I hope to use halide to simulate a three-level cache architecture for cpu. and the memory size is divided by each top layer. such as
(256*256) -> 16 * (16*256) -> 16 * 4 * (4*256) -> 16 * (16*256) -> (256*256)
I use this cpp function to run
Func l1, l2, l3, l2_out, l3_out;
l3.store_in(MemoryType::L3);
l2.store_in(MemoryType::L2);
l1.store_in(MemoryType::L1);
l3_out.store_in(MemoryType::L3);
l2_out.store_in(MemoryType::L2);
auto l2_size = 16*256, l1_size = 4*256;
for (auto i = 0; i < 16; i++) { // 16 times l3->l2
RDom r_l2(0, l2_size, "l2_reduce");
l2(x2) = l3(x2);
l2(r_l2) = l3(i * l2_size + r_l2);
for (auto j = 0; j < 4; j++) { // 4 times l1->l2
RDom r_l1(0, l1_size, "l1_reduce");
l1(x1) = l2(j * l1_size + r_l1);
l2_out(j*l1_size+r_l1) = l1(r_l1);
}
l3_out(i*l2_size + r_l2) = l2_out(r_l2);
}
it seems I can't define reduction in pure fuction definition.

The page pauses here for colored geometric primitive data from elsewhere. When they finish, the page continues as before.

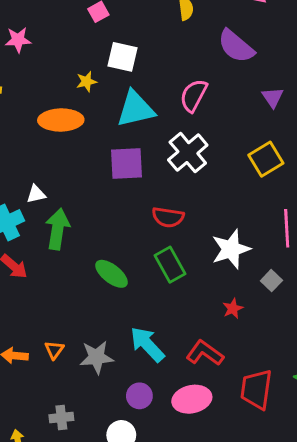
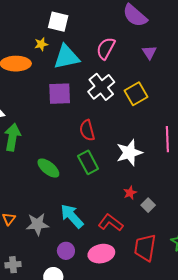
yellow star: (86, 82) -> (41, 44), moved
purple triangle: (273, 97) -> (149, 52), moved
yellow square: (266, 159) -> (136, 94), moved
red semicircle: (168, 217) -> (87, 130), turned 65
gray square: (271, 281) -> (148, 205), moved

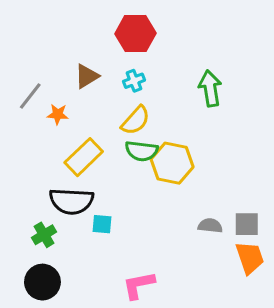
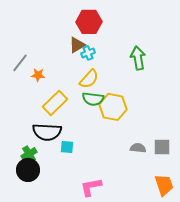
brown triangle: (87, 76) -> (77, 45), moved
orange trapezoid: (250, 258) -> (164, 185), moved
black circle: (42, 282) -> (28, 170), moved

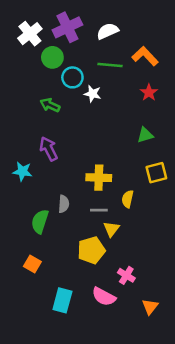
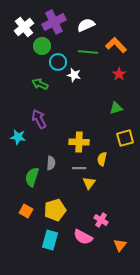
yellow pentagon: (91, 250) -> (55, 210), moved

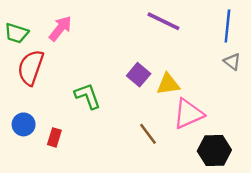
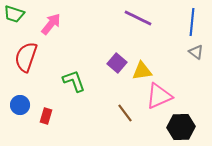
green trapezoid: (16, 33) -> (14, 14), moved

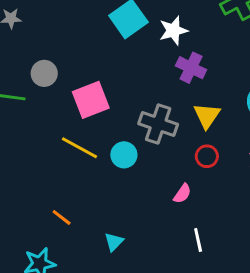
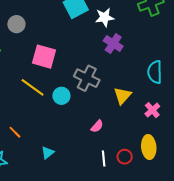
gray circle: (44, 73) -> (16, 24), moved
pink square: (91, 100) -> (44, 57), turned 30
yellow triangle: (207, 116) -> (122, 96), moved
red circle: (207, 156) -> (125, 157), moved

terminate called after throwing an instance of 'Halide::CompileError'
what(): Error: In pure definition of Func "l1$0":
Reduction domain referenced in pure function definition.
is there any way to run it?
You need to define l1(x1)
to something that does not contain a reduction domain first.

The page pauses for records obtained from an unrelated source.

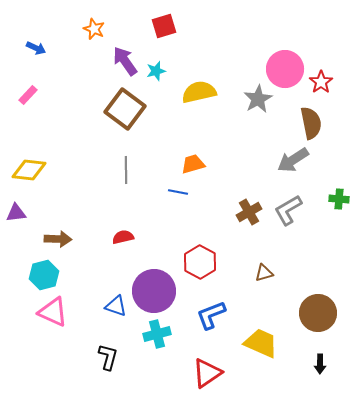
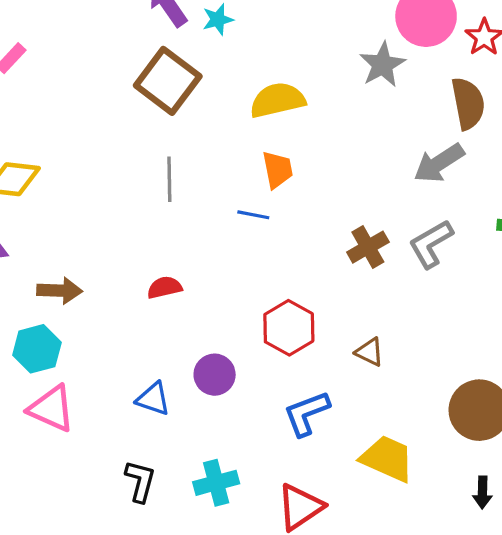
yellow semicircle: (199, 92) -> (278, 100), moved
orange trapezoid: (193, 164) -> (278, 170), turned 95
brown triangle: (264, 273) -> (370, 352), moved, turned 42
purple circle: (154, 291) -> (215, 375), size x0.6
cyan cross: (157, 334) -> (216, 483), moved

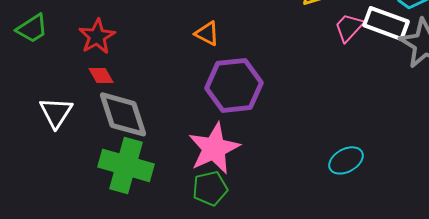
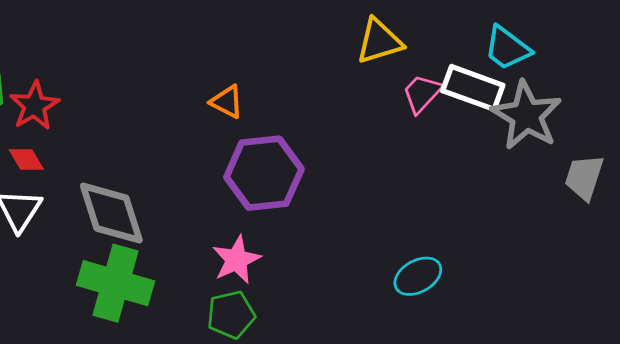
red star: (97, 36) -> (34, 106), moved
red diamond: (101, 75) -> (26, 159), moved
pink star: (214, 148) -> (236, 260), size x0.7

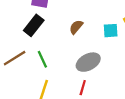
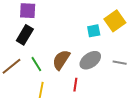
brown semicircle: (76, 27) -> (61, 60), moved, size x1.5
gray ellipse: (88, 62) -> (90, 60), moved

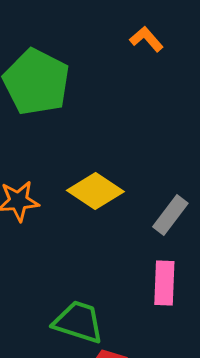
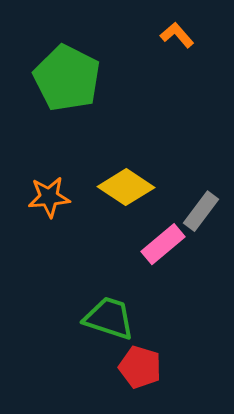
pink rectangle: (164, 283) -> (163, 244), moved, turned 48

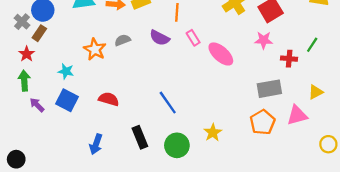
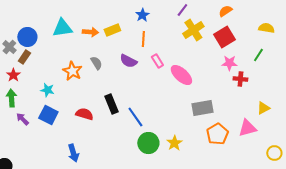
gray semicircle: (123, 40) -> (96, 63), turned 80
pink star: (264, 40) -> (229, 63), moved
green line: (312, 45) -> (258, 55), moved
gray rectangle: (269, 89) -> (202, 108), moved
black rectangle: (140, 137) -> (111, 104), moved
blue arrow: (96, 144) -> (73, 153), turned -36
green circle: (177, 145) -> (148, 143), moved

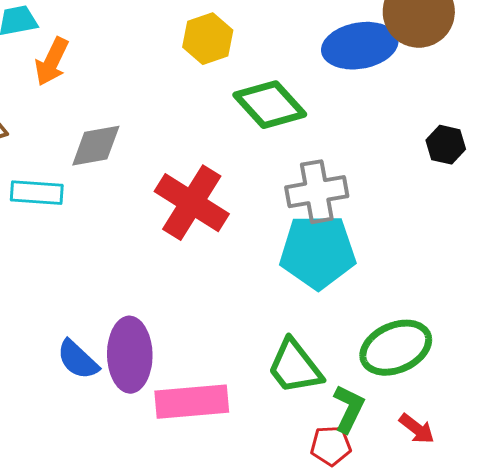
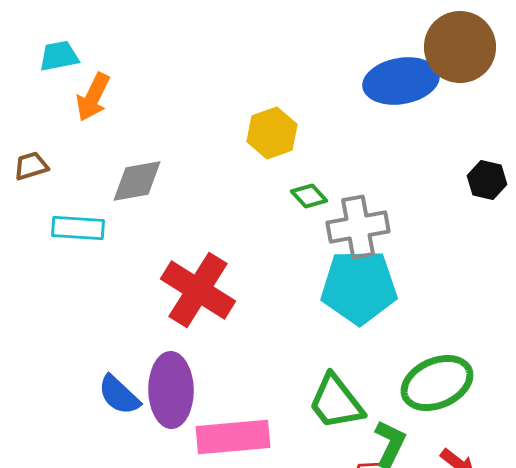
yellow hexagon: (208, 39) -> (272, 133), moved
green diamond: (270, 105) -> (309, 196), moved, size x0.5
red cross: (192, 203) -> (198, 290), moved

For instance, the following should silence the error:
l1(x1) = 0;
l1(x1) = l2(j * l1_size + r_l1);
However, the above is a nonsensical update to use. The error is likely an indication of a logical error in the code. I have not tried to understand it in detail, but it could be that you want to use l1(r_l1)
on the right hand side or r_l1
on the left hand side of the second expression above.